→ Dataset entries

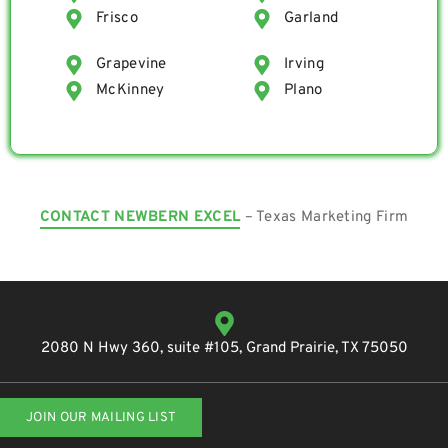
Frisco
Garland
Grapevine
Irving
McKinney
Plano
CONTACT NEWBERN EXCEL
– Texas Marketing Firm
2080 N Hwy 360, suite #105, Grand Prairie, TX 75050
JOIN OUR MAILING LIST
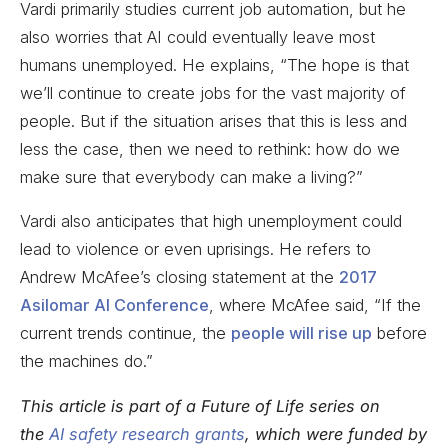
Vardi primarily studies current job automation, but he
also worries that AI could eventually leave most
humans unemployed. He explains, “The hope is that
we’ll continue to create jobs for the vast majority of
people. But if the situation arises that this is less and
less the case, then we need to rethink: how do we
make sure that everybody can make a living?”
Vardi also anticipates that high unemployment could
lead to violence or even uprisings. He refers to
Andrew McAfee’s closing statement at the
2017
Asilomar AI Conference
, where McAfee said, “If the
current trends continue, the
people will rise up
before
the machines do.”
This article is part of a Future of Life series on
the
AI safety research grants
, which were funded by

→ Assigned task
Return a copy of each line in the entries that contains "less".

→ Solution
people. But if the situation arises that this is less and
less the case, then we need to rethink: how do we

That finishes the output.